As we continue our discussion on statistical inference, we move on to the estimation theory. Here you will learn about the concept of estimation, along with different elements and methods of estimation. You can check part-II here.
The estimation is the process of providing numerical values of the unknown parameter to the population. There are mainly two types of estimation process Point estimation and Interval estimation and confidence interval is the part of the interval estimation. We will also discuss about the elements of the estimation like parameter, statistic and estimator.

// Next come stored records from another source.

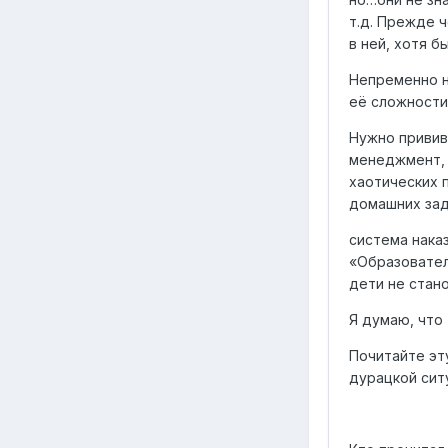
т.д. Прежде 
в ней, хотя б
Непременно н
её сложности
Нужно привив
менеджмент, 
хаотических 
домашних зад
система наказ
«Образовател
дети не стан
Я думаю, что
Почитайте эту
дурацкой ситу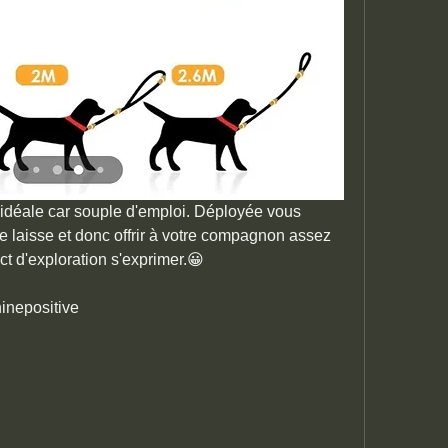
l'idéale car souple d'emploi. Déployée vous 
e laisse et donc offrir à votre compagnon assez 
nct d'exploration s'exprimer.😀
inepositive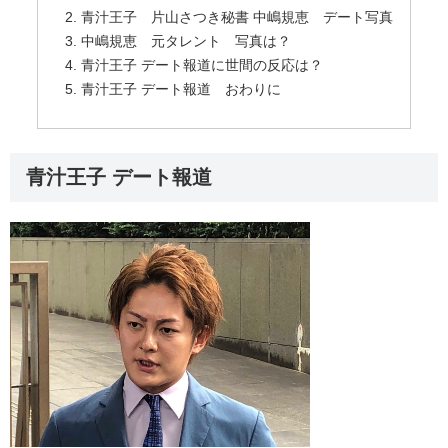
青汁王子 片山さつき秘書 中嶋規恵 デート写真
中嶋規恵 元タレント 写真は？
青汁王子 デート報道に世間の反応は？
青汁王子 デート報道 おわりに
青汁王子 デート報道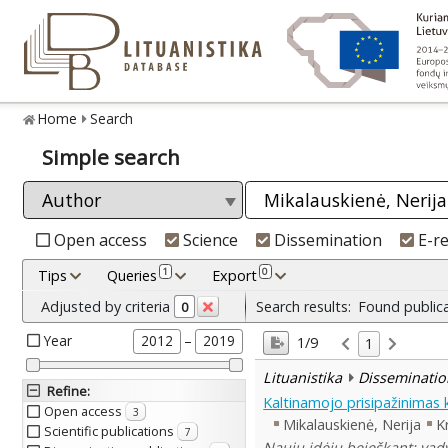
Home
Search
Simple search
Open access
Science
Dissemination
E-r
1
0
Tips
Queries
Export
Adjusted by criteria
Search results:
Found public
0
Year
–
2012
2019
1/9
1
Lituanistika
Disseminatio
Refine
:
Kaltinamojo prisipažinimas 
Open access
3
Mikalauskienė, Nerija
K
Scientific publications
7
Naujų idėjų beieškant: vad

The characteristics of estimators are – (i) Unbiasedness – This is desirable property of a good estimator. (ii) Consistency – An estimator is said to be consistent if increasing the sample size produces an estimate with smaller standard error. (iii) Efficiency – An estimator should be an efficient estimator. (iv) Sufficiency – An estimator is said to be sufficient for a parameter, if it contains all the information in the sample regarding the parameter.
The methods of estimation are– (i) Method of maximum likelihood, (ii) Method of least square, (iii) Method of minimum variance, (iv) Method of moments.

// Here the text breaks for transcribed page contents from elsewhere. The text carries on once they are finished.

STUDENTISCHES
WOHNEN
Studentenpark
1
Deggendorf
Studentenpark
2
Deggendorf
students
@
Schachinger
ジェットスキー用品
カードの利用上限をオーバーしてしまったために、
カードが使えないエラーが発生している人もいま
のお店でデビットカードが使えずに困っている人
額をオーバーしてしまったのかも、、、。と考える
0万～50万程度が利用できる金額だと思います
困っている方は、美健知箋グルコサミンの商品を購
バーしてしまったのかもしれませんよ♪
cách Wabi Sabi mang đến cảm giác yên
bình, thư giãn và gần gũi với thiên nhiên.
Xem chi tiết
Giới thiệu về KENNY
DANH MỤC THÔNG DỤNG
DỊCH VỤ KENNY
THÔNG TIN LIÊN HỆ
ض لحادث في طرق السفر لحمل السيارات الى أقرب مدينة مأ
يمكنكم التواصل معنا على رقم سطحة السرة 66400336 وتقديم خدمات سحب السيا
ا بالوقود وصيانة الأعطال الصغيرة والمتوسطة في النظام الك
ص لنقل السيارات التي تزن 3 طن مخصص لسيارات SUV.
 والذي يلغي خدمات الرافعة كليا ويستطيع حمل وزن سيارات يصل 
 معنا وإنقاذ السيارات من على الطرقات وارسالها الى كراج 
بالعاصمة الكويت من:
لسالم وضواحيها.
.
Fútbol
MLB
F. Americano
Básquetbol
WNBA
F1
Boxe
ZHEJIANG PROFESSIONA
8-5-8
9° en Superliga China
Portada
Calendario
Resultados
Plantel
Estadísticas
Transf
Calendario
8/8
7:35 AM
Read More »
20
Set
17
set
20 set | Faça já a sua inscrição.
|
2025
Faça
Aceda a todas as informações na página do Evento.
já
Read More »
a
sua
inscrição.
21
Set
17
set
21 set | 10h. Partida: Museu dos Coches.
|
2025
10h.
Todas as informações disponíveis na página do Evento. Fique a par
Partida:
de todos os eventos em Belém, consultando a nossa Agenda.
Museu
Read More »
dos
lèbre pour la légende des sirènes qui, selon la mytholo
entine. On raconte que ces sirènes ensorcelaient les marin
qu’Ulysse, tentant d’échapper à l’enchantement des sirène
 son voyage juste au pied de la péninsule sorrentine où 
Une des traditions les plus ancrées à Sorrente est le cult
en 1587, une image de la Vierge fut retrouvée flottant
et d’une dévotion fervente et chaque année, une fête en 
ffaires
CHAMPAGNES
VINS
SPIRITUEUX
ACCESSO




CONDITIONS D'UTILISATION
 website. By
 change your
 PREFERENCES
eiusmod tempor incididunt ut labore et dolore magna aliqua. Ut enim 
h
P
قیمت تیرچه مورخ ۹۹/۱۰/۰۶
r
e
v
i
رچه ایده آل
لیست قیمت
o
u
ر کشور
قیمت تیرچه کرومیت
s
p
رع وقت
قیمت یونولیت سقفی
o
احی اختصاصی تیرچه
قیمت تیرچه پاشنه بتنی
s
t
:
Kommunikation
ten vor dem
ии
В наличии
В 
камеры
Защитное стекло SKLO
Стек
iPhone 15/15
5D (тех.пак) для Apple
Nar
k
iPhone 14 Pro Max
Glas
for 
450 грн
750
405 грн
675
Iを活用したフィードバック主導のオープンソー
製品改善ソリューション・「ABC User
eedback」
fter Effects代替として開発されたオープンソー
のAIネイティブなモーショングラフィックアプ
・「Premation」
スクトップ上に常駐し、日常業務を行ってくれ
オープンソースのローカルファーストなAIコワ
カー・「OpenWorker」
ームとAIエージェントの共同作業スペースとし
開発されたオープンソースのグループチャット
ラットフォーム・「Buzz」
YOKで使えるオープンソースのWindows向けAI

Parameter is an unknown numerical factor of the population. The primary interest of any survey lies in knowing the values of different measures of the population distribution of a variable of interest. The measures of population distribution involves its mean, standard deviation etc. which is calculated on the basis of the population values of the variable. In other words, the parameter is a functional form of all the population unit.
Any statistical measure calculated on the basis of sample observations is called Statistic. Like sample mean, sample standard deviation, etc. Sample statistic are always known to us.
Estimator An estimator is a measure computed on the basis of sample values. It is a functional from of all sample observe prorating a representative value of the collected sample. Relation Between Parameter And Statistic
Parameter is a fixed measure describing the whole population (population being a group of people, things, animals, phenomena that share common characteristics.) A statistic is a characteristic of a sample, a portion of the target population. A parameter is fixed, unknown numerical value, while the statistic is a known number and a variable which depends on the portion of the population. Sample statistic and population parameters have different statistical notations: In population parameter, population proportion is represented by P, mean is represented by µ (Greek letter mu), σ2 represents variance, N represents population size, σ (Greek letter sigma) represents standard deviation, σx̄ represents Standard error of mean, σ/µ represents Coefficient of variation, (X-µ)/σ represents standardized variate (z), and σp represents standard error of proportion.
In sample statistics, mean is represented by x̄(x-bar), sample proportion is represented by p̂(p-hat), s represents standard deviation, s2 represents variance, sample size is represented by n, sx̄ represents Standard error of mean, sp represents standard error of proportion, s/(x̄) represents Coefficient of variation, and (x-x)/s ̄ represents standardized variate (z).
Estimation refers to the process by which one makes an idea about a population, based on information obtained from a sample.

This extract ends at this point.